HD,

“… Of course, if I shared that with W, she would say that such thinking is a product of my low self-esteem, that it is insulting to her that I would think she was being so manipulative, etc.”

What I think you need to focus on is that it is insulting to YOU that SHE is being so manipulative. This is where you need to use the ground rules of therapy to your advantage. If you feel manipulated, then you are manipulated and the other person needs to acknowledge that (even if they don’t agree with it). But by saying this you turn it around on her. And if you do it in session, the MC can see it, then s/he can confront your wife about this, not you. Let the MC be the bad guy, you pay him/her enough. You can then play the good guy.

Also, it brings her motives into the open. She knows what she is doing, but you can’t prove it (your word against hers). And if you can’t prove it, she doesn’t have to acknowledge it, she doesn’t have to change, and she can hold on to the power.

To me, this type of indignation from your wife is just a smoke screen. She is turning things around on you first, by denying the validity of your feelings and then getting mad to keep you from challenging her. My wife does the exact same thing. I got tired of accommodating her so I challenged her.
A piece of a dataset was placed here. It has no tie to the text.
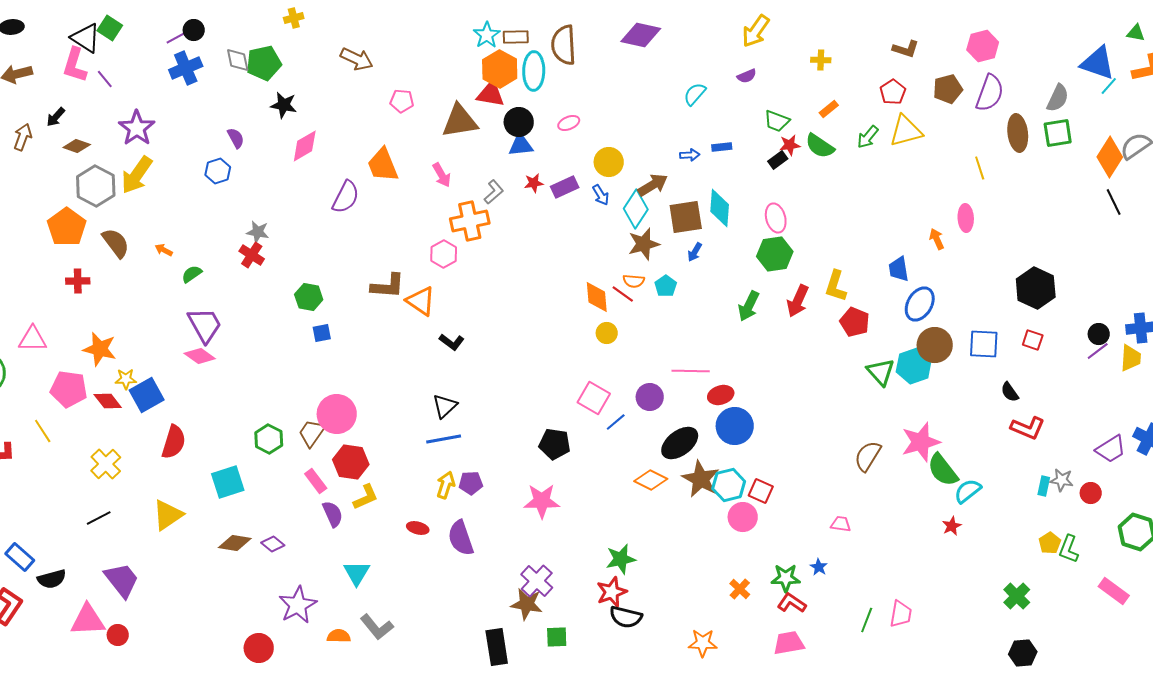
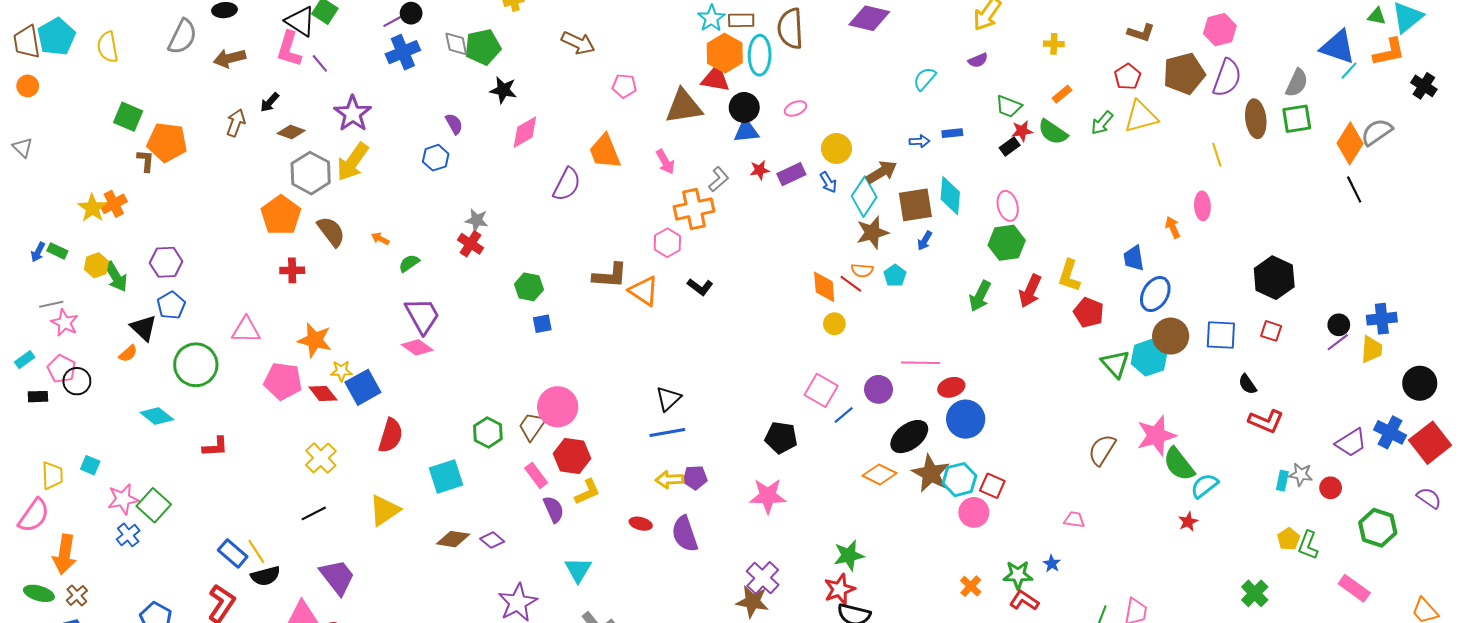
brown pentagon: (948, 89) -> (1184, 74), size x1.4
black L-shape: (452, 342) -> (700, 287), moved
yellow line: (43, 431) -> (256, 551), moved
yellow arrow: (446, 485) -> (669, 480), turned -112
This created a lot of fighting, but in the end she has learned to recognize (somewhat) the things she is doing and to back off. Every time I bring something up she gets mad, but as I mentioned elsewhere, it is just like taming a wild horse. Let them buck and go crazy for a while, but do not back down. They eventually settle down and get used to the new rules. I don’t know if this confrontational approach will work for you, but it was the only thing I felt I could do.

It is all about asserting myself, pushing the boundaries back that she had pushed so far as to encroach into my space. The only one who can say your boundaries are being violated is you. Say it in a polite manner and she will have no recourse. All she can do is vent. All you need to do is hold your ground.